Богатырское поле - Эдуард Зорин
Шрифт:
Интервал:
Закладка:
В тот же день Давыдка ускакал в Заборье. Давно не был он в своей деревне — с самого опахиванья, почитай. Ездили они тогда с Евпраксией проследить, все ли делается к весне, нет ли в чем какого убытку. Приехали на жуколы, а там, не заметив за делами, задержались до опахиванья. Бывало, и раньше бегал Давыдка в поле глядеть, как бабы унимают коровью лихость. Занятно было.
В ту далекую детскую пору и эти обряды, и старушечьи рассказы были для Давыдки исполнены глубокого таинственного смысла. В последнее же время он все реже вспоминал о былом.

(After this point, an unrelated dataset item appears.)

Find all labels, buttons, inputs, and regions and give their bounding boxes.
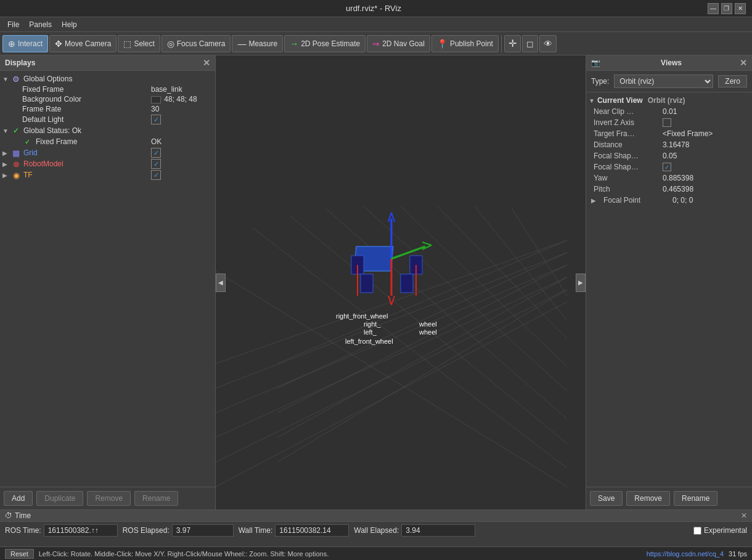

Иными, более важными делами были заняты Давыдкины мысли — до воспоминаний ли ему! Вот и сейчас он скачет в Заборье не для того, чтобы взгрустнуть о прошедшем, — скачет собирать князю войско. Нынче он уж не простой дружинник, и не десятинник, и не сотник, а тысяцкий — правая рука Всеволода, передний его муж. Обласкивает Давыдку Всеволод, дарует ему новые земли, а побьют Мстислава — еще выше подымется Давыдкина счастливая звезда.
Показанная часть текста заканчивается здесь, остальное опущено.